::: Given information :::

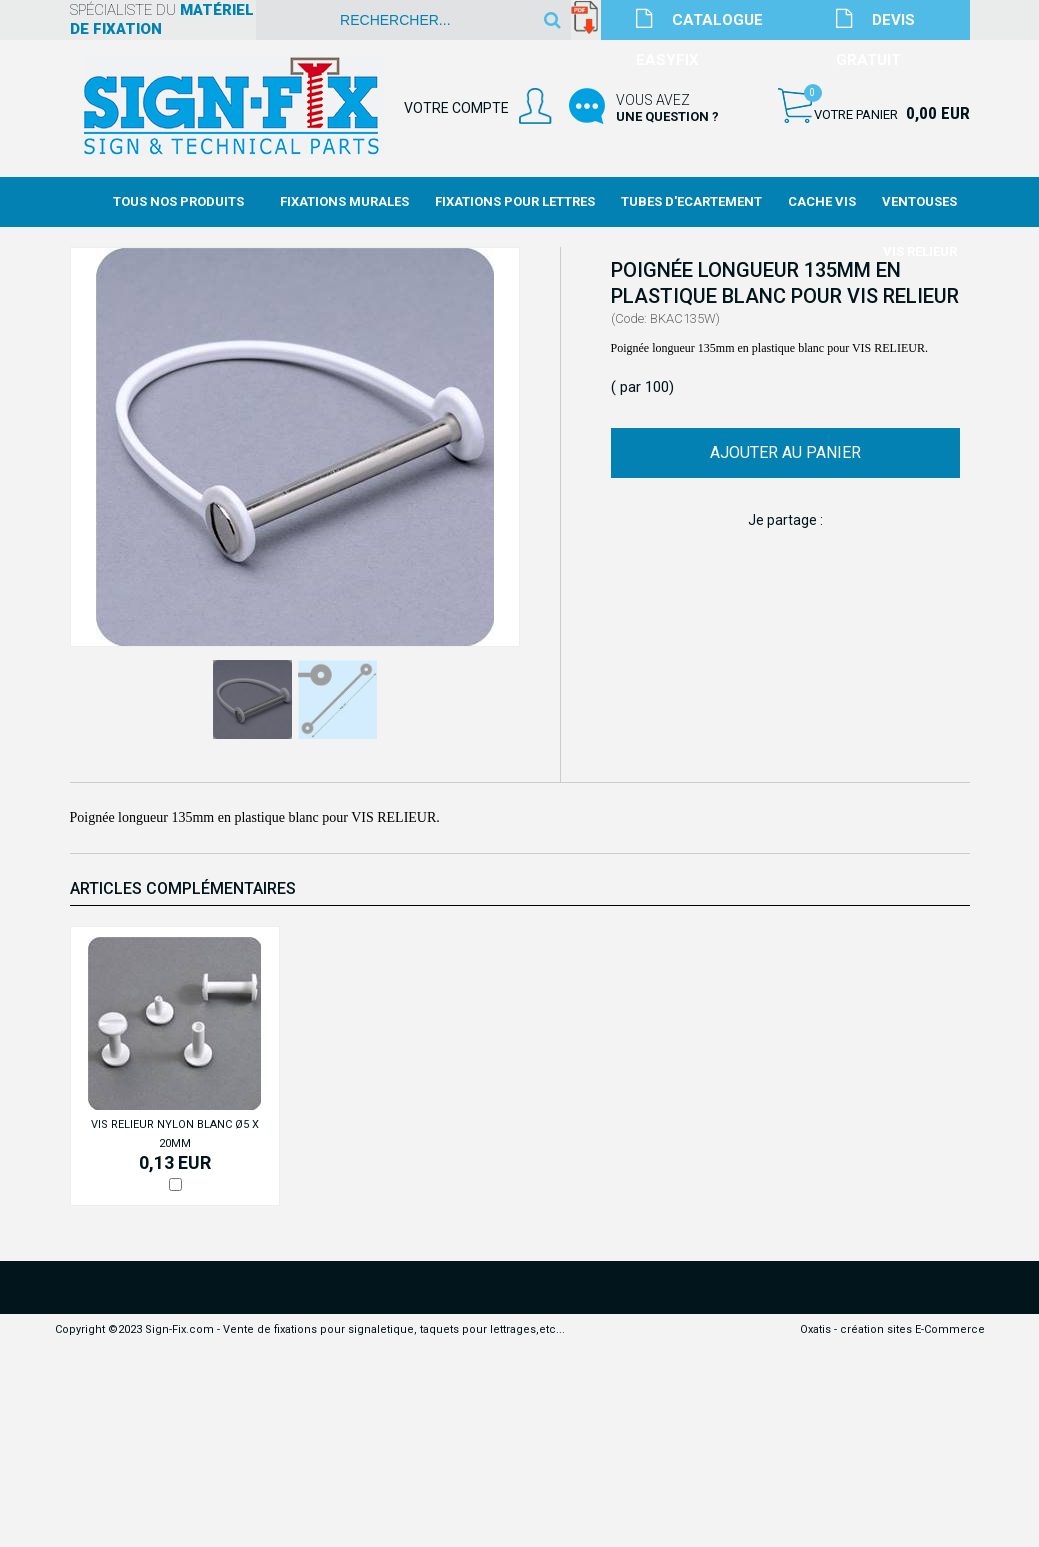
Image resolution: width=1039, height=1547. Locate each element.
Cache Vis (822, 201)
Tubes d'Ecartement (691, 201)
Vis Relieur (920, 251)
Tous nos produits (178, 201)
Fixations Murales (344, 201)
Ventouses (919, 201)
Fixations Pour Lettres (515, 201)
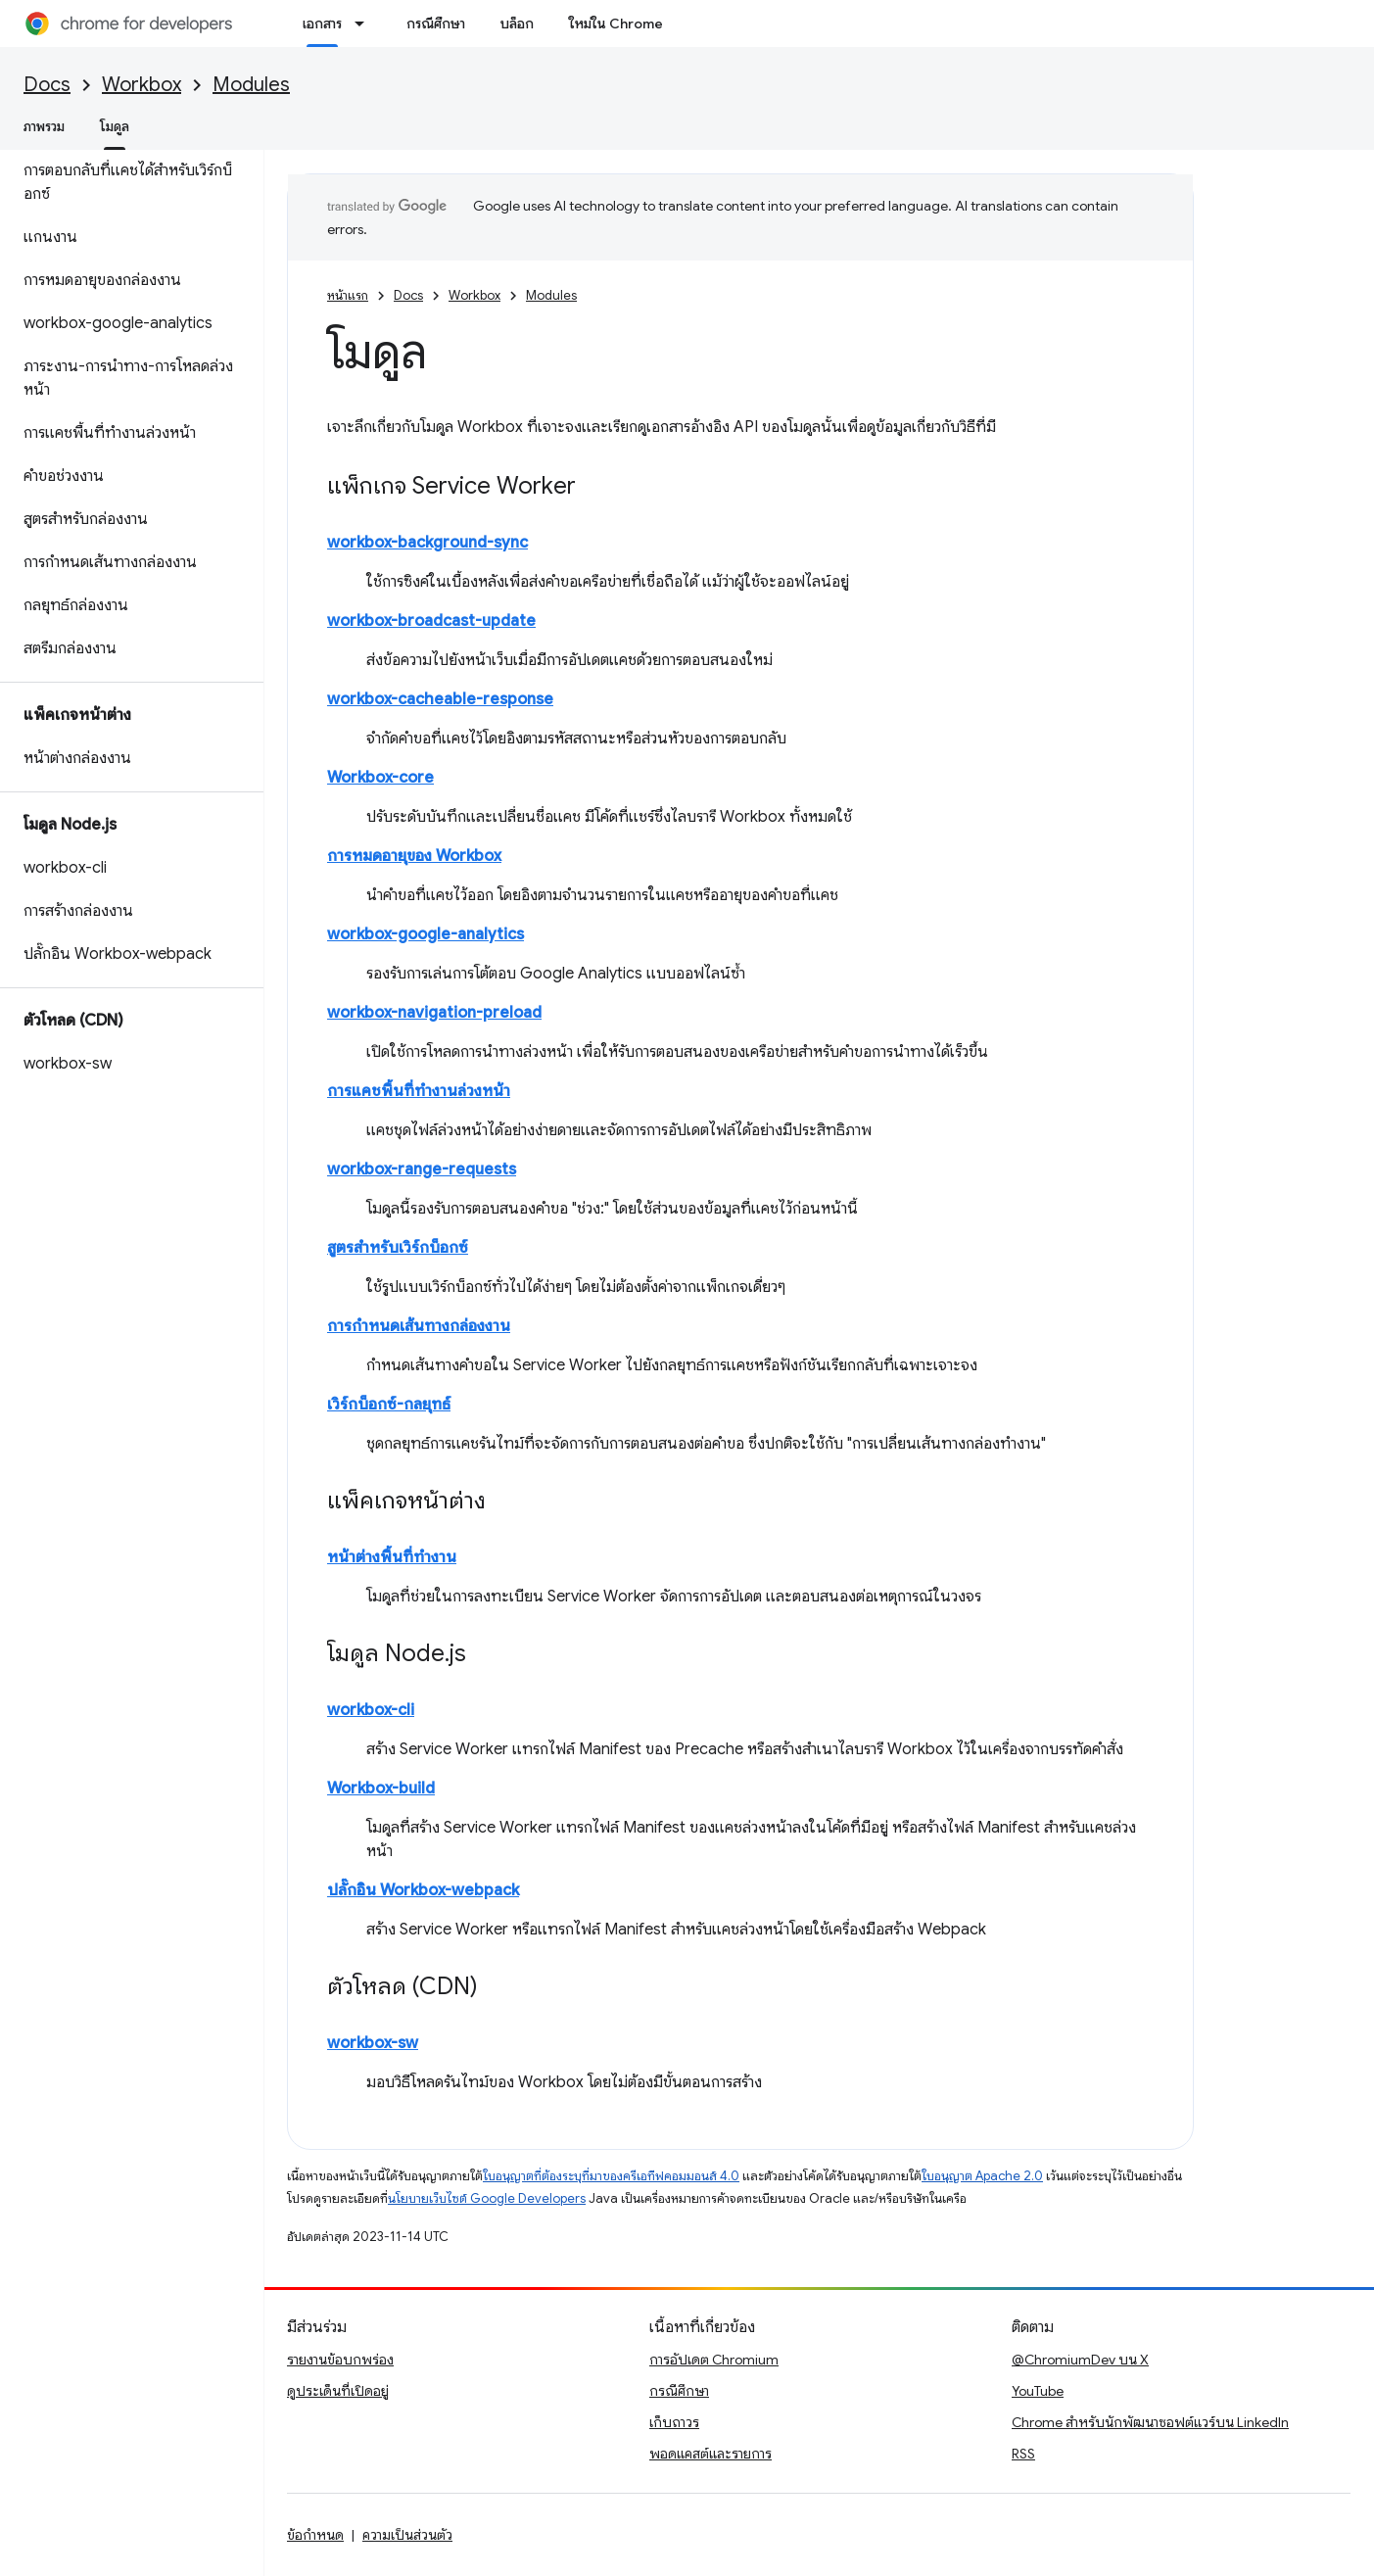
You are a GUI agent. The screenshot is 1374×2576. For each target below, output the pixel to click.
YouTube (1038, 2391)
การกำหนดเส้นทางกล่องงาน (418, 1326)
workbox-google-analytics (425, 934)
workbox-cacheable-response (440, 699)
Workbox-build (381, 1788)
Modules (251, 84)
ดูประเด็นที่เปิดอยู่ (338, 2391)
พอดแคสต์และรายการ (710, 2453)
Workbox (141, 84)
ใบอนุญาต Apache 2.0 (982, 2176)
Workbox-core (380, 777)
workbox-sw (372, 2043)
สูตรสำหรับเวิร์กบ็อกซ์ (397, 1248)
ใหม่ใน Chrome (616, 23)
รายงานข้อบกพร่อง (340, 2359)
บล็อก (517, 23)
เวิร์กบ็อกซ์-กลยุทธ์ (388, 1404)
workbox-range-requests (421, 1169)
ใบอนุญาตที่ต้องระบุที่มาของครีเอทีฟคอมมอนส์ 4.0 (611, 2176)
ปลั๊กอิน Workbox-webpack (423, 1890)
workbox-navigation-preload (434, 1013)
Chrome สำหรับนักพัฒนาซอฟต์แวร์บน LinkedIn (1150, 2422)
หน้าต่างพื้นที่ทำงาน (391, 1557)
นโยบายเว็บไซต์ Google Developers (487, 2198)
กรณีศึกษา (435, 23)
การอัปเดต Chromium (714, 2359)
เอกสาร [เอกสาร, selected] (322, 23)
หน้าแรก (347, 295)
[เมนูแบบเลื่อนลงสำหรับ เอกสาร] (365, 23)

:::

◆ To do ◆
Please return only the lines from the one with "Workbox (141, 84)" through the end of the listing, each exactly as written, first and last included.

◆ Exercise response ◆
Workbox (141, 84)
ใบอนุญาต Apache 2.0 (982, 2176)
Workbox-core (380, 777)
workbox-sw (372, 2043)
สูตรสำหรับเวิร์กบ็อกซ์ (397, 1248)
ใหม่ใน Chrome (616, 23)
รายงานข้อบกพร่อง (340, 2359)
บล็อก (517, 23)
เวิร์กบ็อกซ์-กลยุทธ์ (388, 1404)
workbox-range-requests (421, 1169)
ใบอนุญาตที่ต้องระบุที่มาของครีเอทีฟคอมมอนส์ 4.0 (611, 2176)
ปลั๊กอิน Workbox-webpack (423, 1890)
workbox-navigation-preload (434, 1013)
Chrome สำหรับนักพัฒนาซอฟต์แวร์บน LinkedIn (1150, 2422)
หน้าต่างพื้นที่ทำงาน (391, 1557)
นโยบายเว็บไซต์ Google Developers (487, 2198)
กรณีศึกษา (435, 23)
การอัปเดต Chromium (714, 2359)
เอกสาร [เอกสาร, selected] (322, 23)
หน้าแรก (347, 295)
[เมนูแบบเลื่อนลงสำหรับ เอกสาร] (365, 23)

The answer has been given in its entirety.